Did I care? No. Robin came before everything. Including me, it would seem.

He screamed out my name, shouting many profanities and praised deities, but in the end he came explosively against my chest, cumming hard enough to streak ropes of cum across my neck and chin. I lapped a little up, wondering for its taste. Any other guy, and I might have gagged. I might have become angry, even. But Robin's... was the most delicious thing I'd ever had. I'd eaten many a girl out, but Robin's cum blew that all away. Bitter, salty, but so delectably enticing that I feared I might have begun to crave it. I still would never lower my muzzle to his crotch just yet, but the thought was now planted. I'll see if it grows some at a later date, but for now... I wanted to seed his ass.

As he came, his hole became impossibly tight, and I found myself lodged deeply up inside him, the base of my cock smashing against his hole. The repetitive pulses and clenches of his hole was driving me wild, and with a tremendous roar I couldn't hold myself back any longer; I shot off into his gut, pretending I was breeding some girl, and that my spooge would now take hold within her. Robin was mine! Without thinking I opened my jaw and took a bite at his neck, claiming him, my teeth lightly sinking in a grazing his skin beneath the fur.
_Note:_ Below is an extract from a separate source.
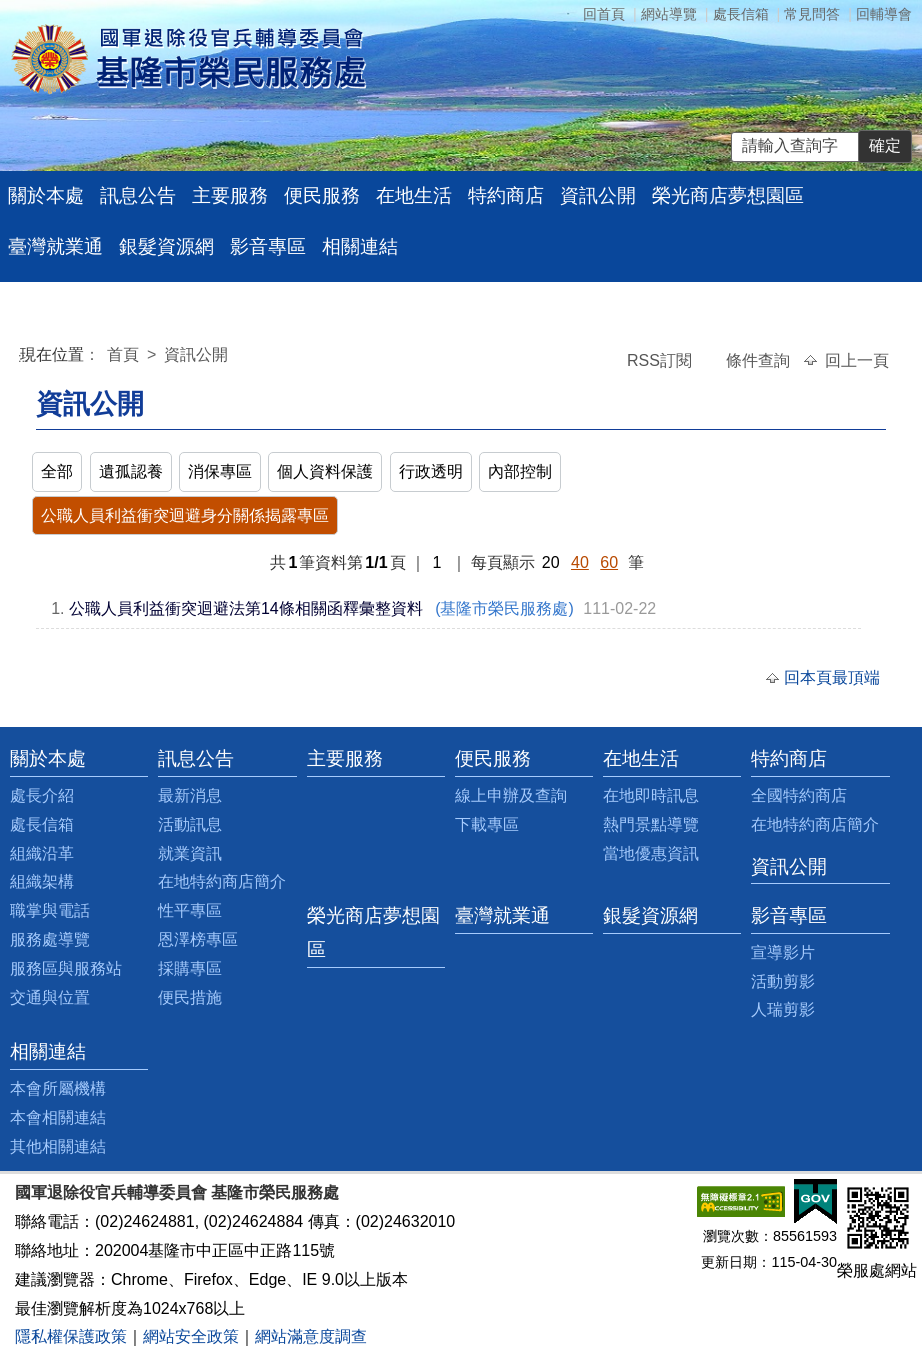  Describe the element at coordinates (783, 952) in the screenshot. I see `宣導影片` at that location.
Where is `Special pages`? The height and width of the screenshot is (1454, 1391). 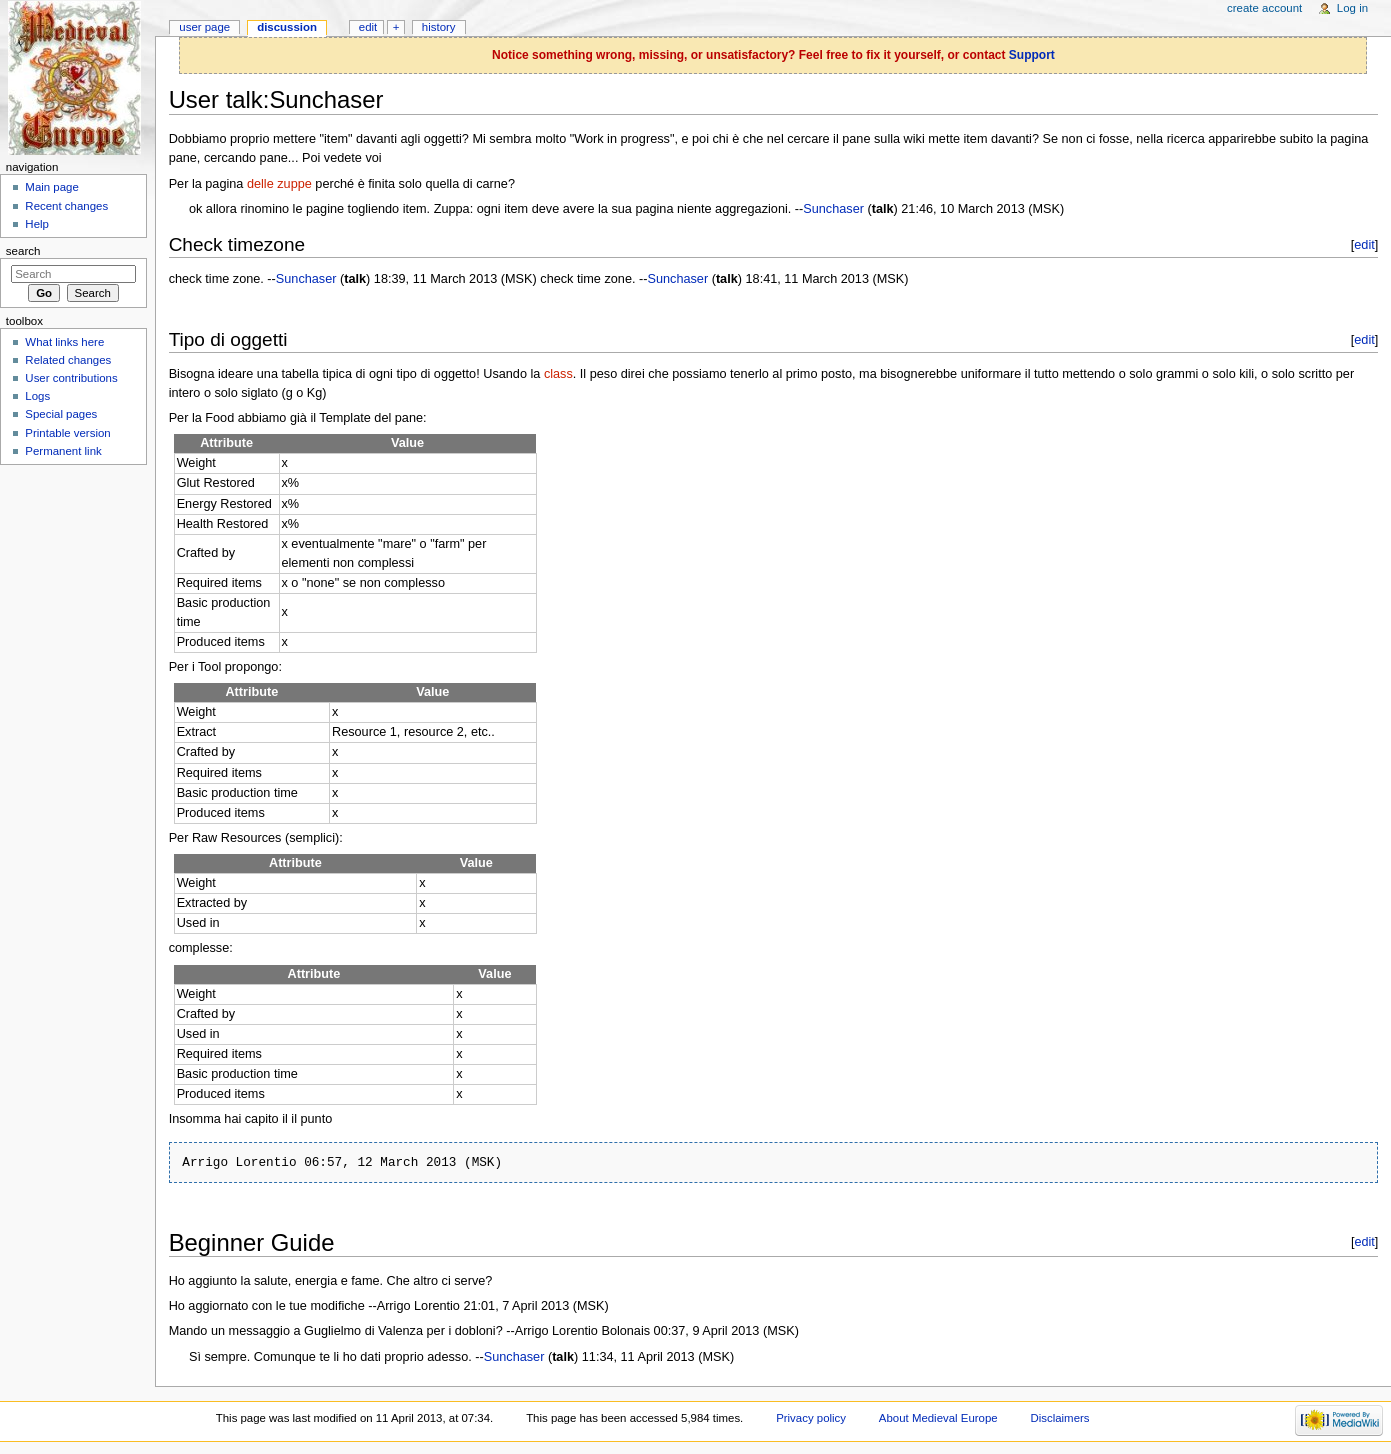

I didn't taste blood, which I was thankful for, and Robin moaned out my name in his post-orgasmic bliss, not caring at all for the mark. We remained like this for some time, my cock pulsing wetly inside him, my warm seed spilling around my meat as I kept myself hard, driven on by the look of content on Robin's face. His eyes were hazy, still swimming in the sea of his climax. It was exactly what I wanted. Nothing else mattered. Robin came before me.

"I'll go with you."

"What...?" Robin slurred, coming round out of his blissful stupor. I repeated the statement again, my voice gentle and soothing, "Why?" That was an odd question, and I didn't realise it needed answering. But in any case...

I told him those three little words I'd been waiting to say for a long time now, and suddenly everything fell into place.